I write this post last night after a big day of self-care.
Last Sunday I found myself behaving in a way that was disregulated. Nothing in particular had prompted this PTSD relapse, but wiring hindsight, I see I had been ignoring signs of growing stress and emotional dysregulation for some weeks.
Monday is my day off with my son so I tried to draw on the things that bring me energy and help me to heal. We spent the morning going for a long bushwalk and collecting dead leaves and Banksia pods for craft. While Amory had his lunchtime nap, I did Pilates and we then spent the afternoon in the sunshine at the beach. That evening I did a few digital sketches before calling a friend.
Anyone who has been following me for awhile knows that this is my recipe for self-healing: movement, creativity, light and vulnerability - reaching out to my support network and telling them when I’m not coping.
With the support of my husband, I had already booked back in to see my psychiatrist after a short hiatus. But things went downhill again Monday night and once again I was in a deep state of dysregulation. I was hurting.
I have had a bit of difficulty recovering since then. At some point, I will do a post to talk about medication and the difficult relationship that I have with it. Because that is what this has come back to. In talking to my psychiatrist, she tells me this experience is very normal for people who come off their medicine. It was an unwise move I made. It’s part of a longer pattern I have had where I start to feel better and want ‘that poison’ out of my body so I can get on with healing the way I like to – which is very much driven by a natural, more holistic look way of looking at my health.
I hope that in time I will reconcile myself to the fact that medication is also part of that healing. For the moment I’m back on a new cocktail of drugs to get me through this current period of dysregulation until my longer term medicine starts kicking in again.
I thought I would set out on my own blueprint for healing, for anyone else who is hurting, for anyone else who is fighting and so tired but keeps fighting anyway because they don’t want to let PTSD overcome them.
Since Sunday I have made a point of moving every day. I’ve gone for a run, I’ve done yoga, I have done Pilates, I’ve been on bushwalks. I’ve done anything I can to get a little surge of endorphins, in the hope that adding those into the chemical mix of my body will start moving me in the right direction. Running in particular is something that gives me a lot of solace because it is also quite mindful. I’ve had less luck with yoga recently. Myself practice hasn’t been as rigourous as it should be as I have instead been focused on my Pilates studies, I tried out a local studio down here in the Illawarra today but it was a bit of a dud so it’s back to the drawing board for me
I’m currently sitting on the porch on our back deck looking up to the escarpment with my legs and tummy out soaking in the sun. When I say light I don’t just mean sunshine, I mean air, I mean breathing, I mean nature, I mean seeing things that are green and wet and wild. I mean taking myself out of an artificial environment like my house and getting back somewhere that I can ground myself, where I can take my shoes off and feel the earth and breath the air and start to rebalance.
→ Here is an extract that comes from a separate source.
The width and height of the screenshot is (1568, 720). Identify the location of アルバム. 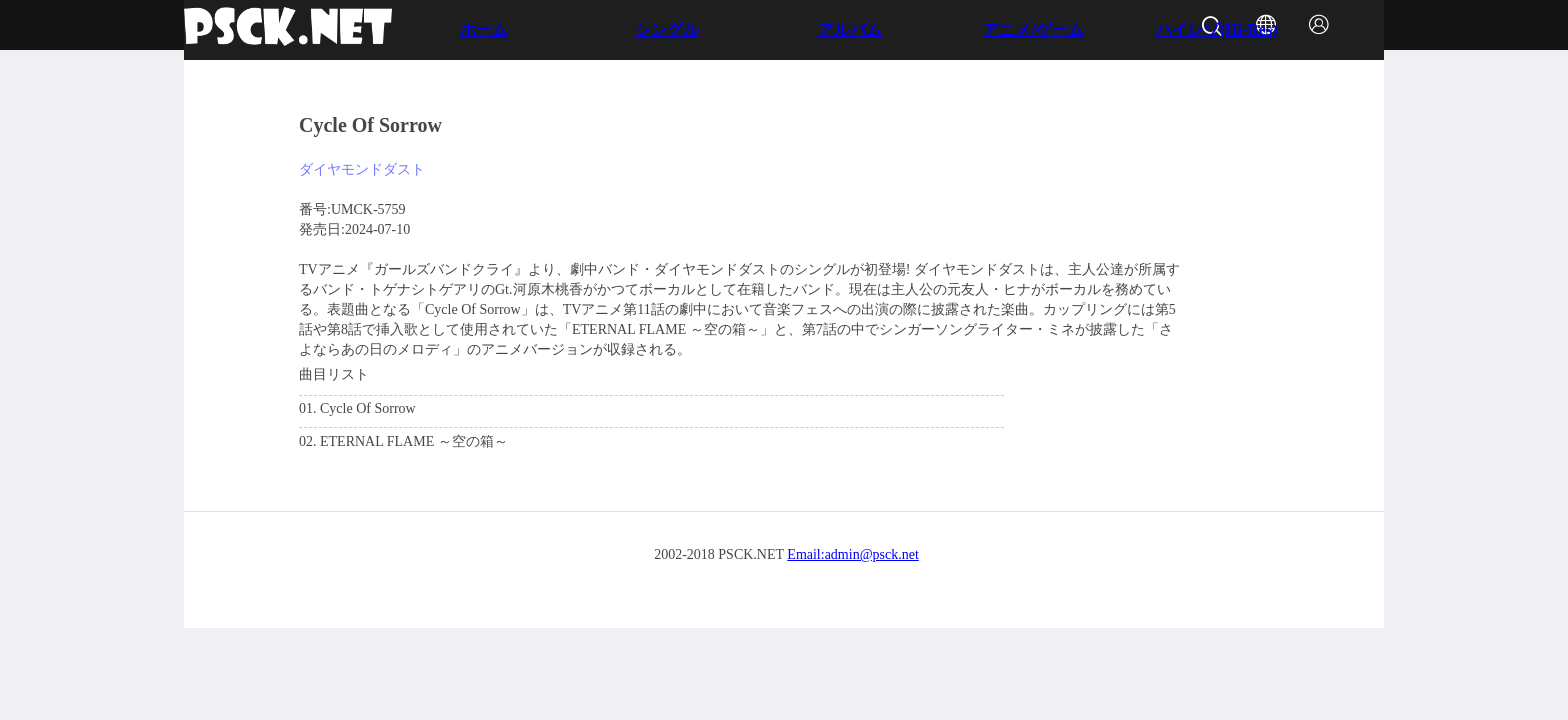
(850, 29).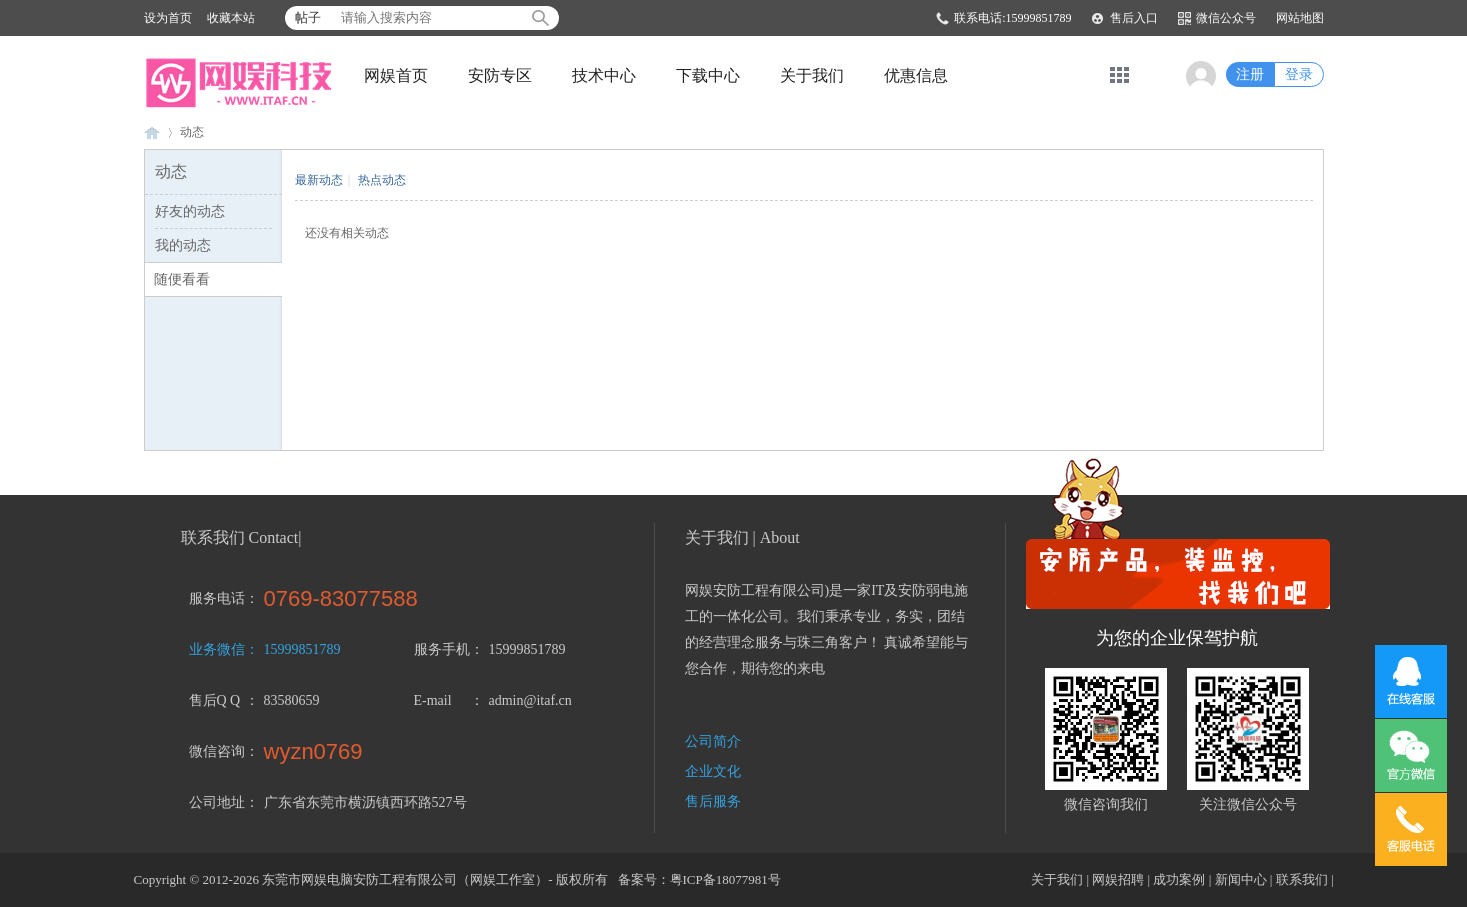  Describe the element at coordinates (713, 771) in the screenshot. I see `企业文化` at that location.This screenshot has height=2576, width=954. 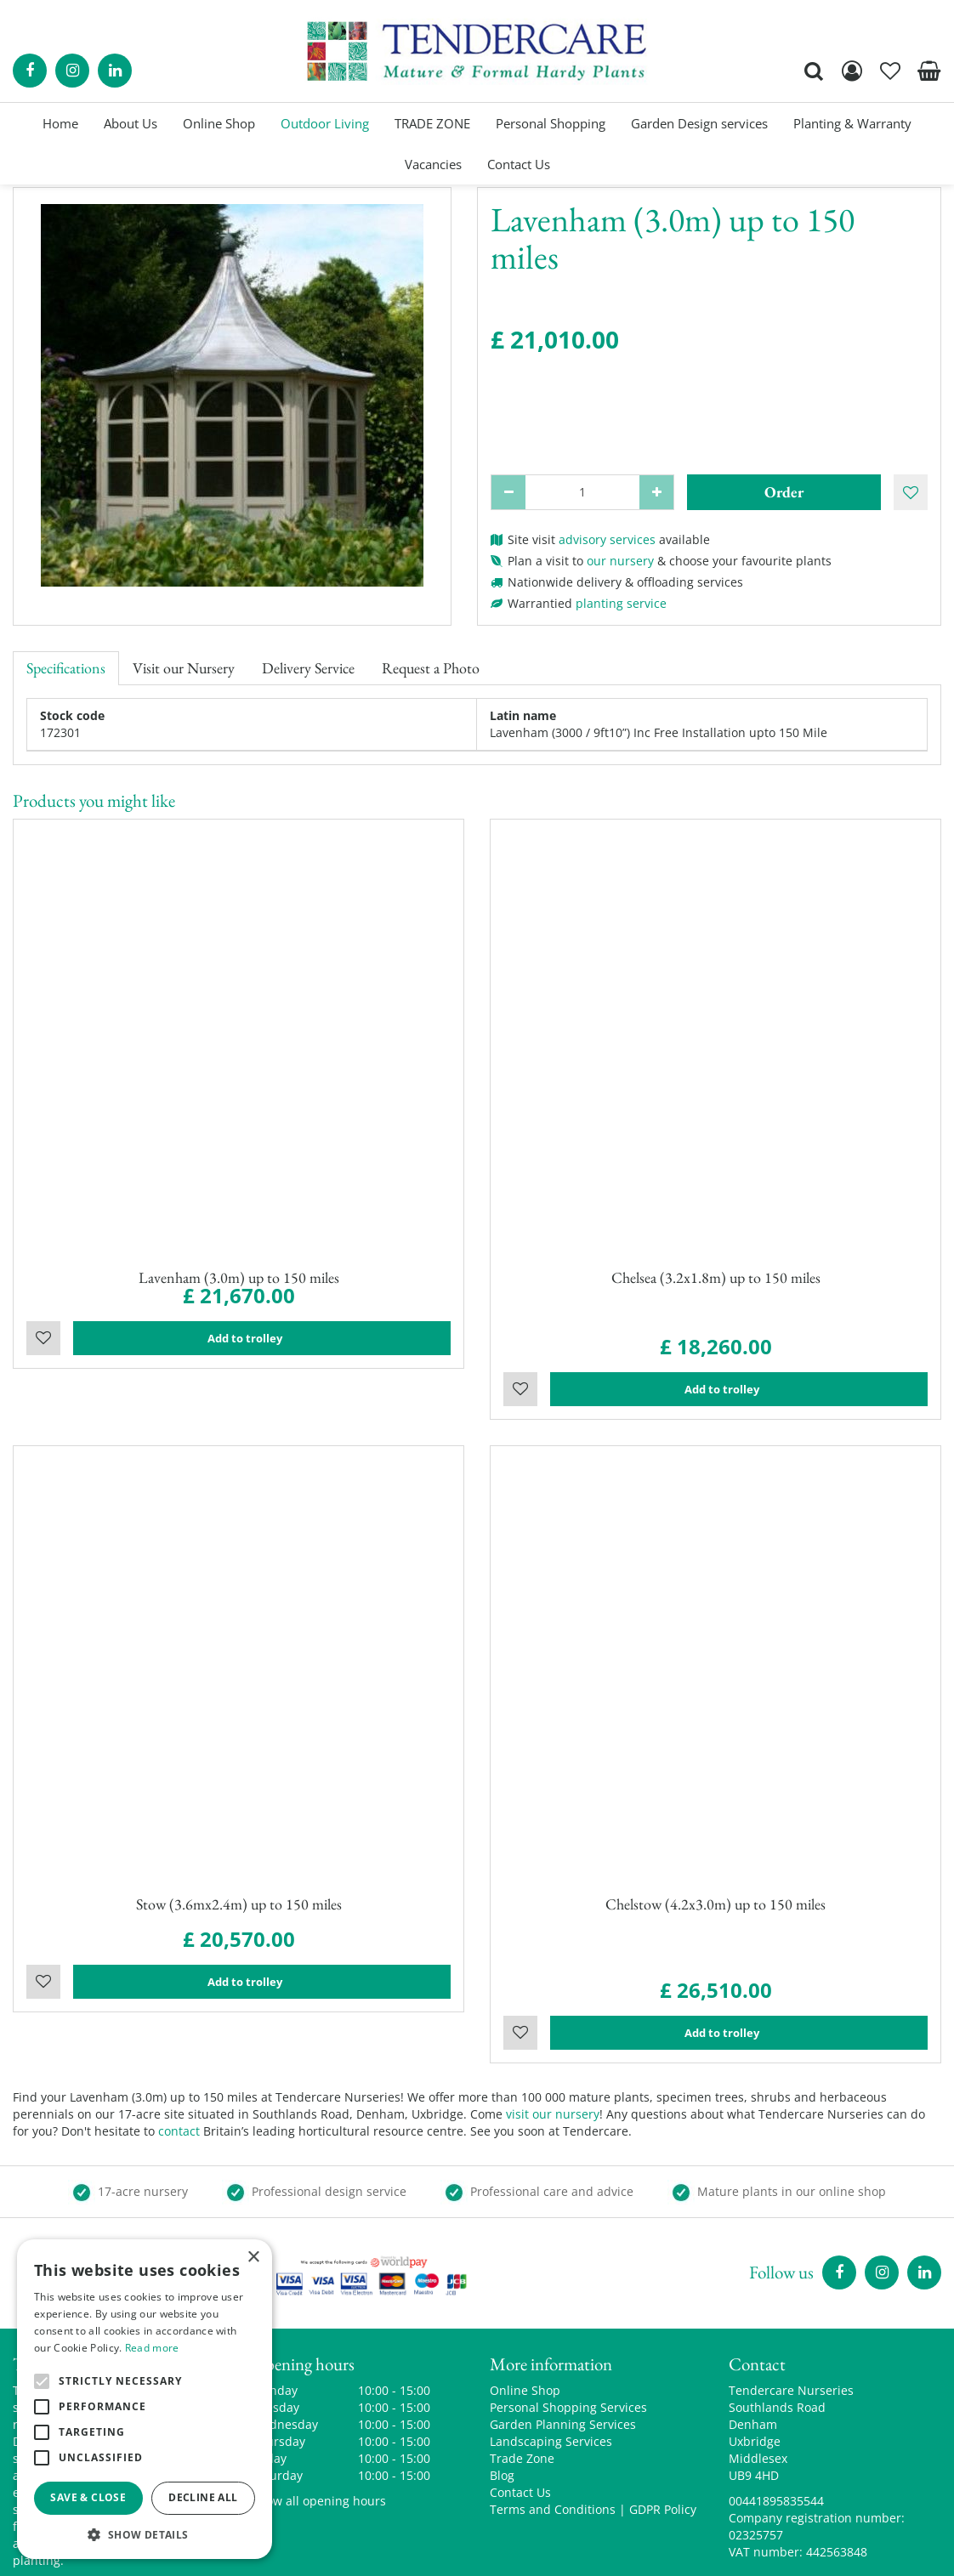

My main creative outlet is writing. It feels a lot better when I can express myself. As the words start to leave my mouth it’s almost like a hot warm fullness settles into my chest in the place of that cold anxiety. I have recently added to this doing some short video snippets for Instagram reels and digital art, which I am particularly loving. I have been doing some digital sketching and then layering them with imagery that makes me happy and words that I wish I had written myself.
This is the hardest one. What is different about this relapse versus others is that I was the first one to put my hand up and say I need help. That meant having vulnerable conversations with my husband, my mum, and even my manager at work in order to best position myself for healing and recovery. Even in talking to my psychiatrist I had to be brave and take the courage to honest and tell her that I stuffed up. The reason I’m in this mess is because I decided I was well enough without medicine and took myself off it.
I don’t have the happy ending to the story that I am looking for as yet. This is just my blueprint for recovering from a relapse into post-traumatic stress disorder. PTSD is different for different people, I am not a mental health professional. I am a mum, a writer, a survivor, and someone who is just trying their hardest to not only survive but to actually live.